┏━━

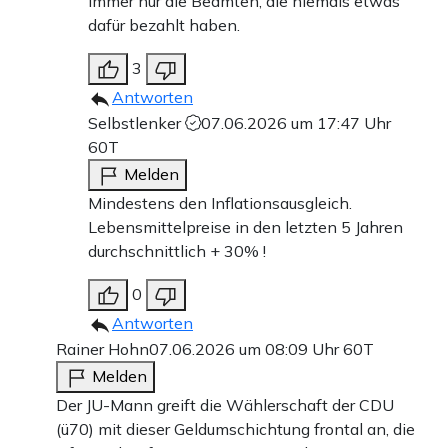
immer nur die Beamten, die niemals etwas
dafür bezahlt haben.
3
Antworten
Selbstlenker
07.06.2026 um 17:47 Uhr
60T
Melden
Mindestens den Inflationsausgleich.
Lebensmittelpreise in den letzten 5 Jahren
durchschnittlich + 30% !
0
Antworten
Rainer Hohn
07.06.2026 um 08:09 Uhr
60T
Melden
Der JU-Mann greift die Wählerschaft der CDU
(ü70) mit dieser Geldumschichtung frontal an, die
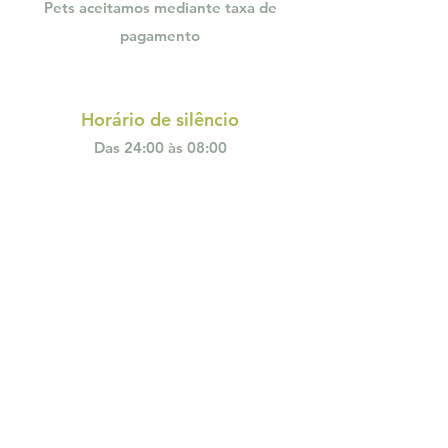
Pets aceitamos mediante taxa
de
pagamento
Horário de silêncio
Das 24:00 às 08:00
Whatsapp
Localização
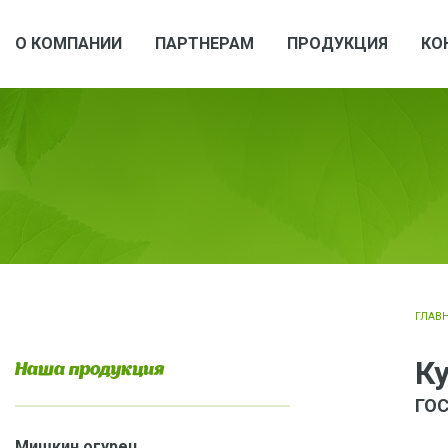
О КОМПАНИИ
ПАРТНЕРАМ
ПРОДУКЦИЯ
КО
ГЛАВ
К
Наша продукция
ГОС
Мишкин огурец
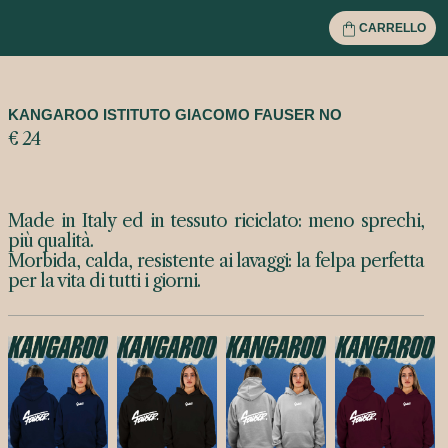
CARRELLO
KANGAROO ISTITUTO GIACOMO FAUSER NO
€ 24
Made in Italy ed in tessuto riciclato: meno sprechi,
più qualità.
Morbida, calda, resistente ai lavaggi: la felpa perfetta
per la vita di tutti i giorni.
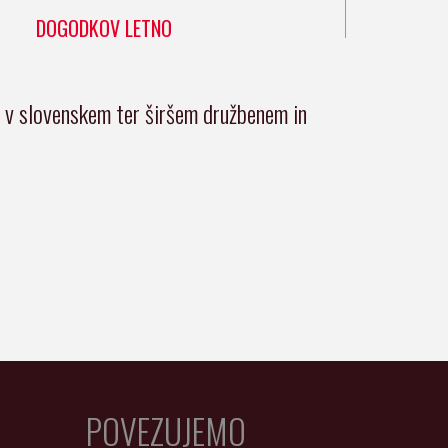
DOGODKOV LETNO
i v slovenskem ter širšem družbenem in
POVEZUJEMO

┗━━

Using the records above, set down exactly the lines from the one with "07.06.2026 um 17:47 Uhr" through the one with "(ü70) mit dieser", inclusive, and nothing more.

07.06.2026 um 17:47 Uhr
60T
Melden
Mindestens den Inflationsausgleich.
Lebensmittelpreise in den letzten 5 Jahren
durchschnittlich + 30% !
0
Antworten
Rainer Hohn
07.06.2026 um 08:09 Uhr
60T
Melden
Der JU-Mann greift die Wählerschaft der CDU
(ü70) mit dieser Geldumschichtung frontal an, die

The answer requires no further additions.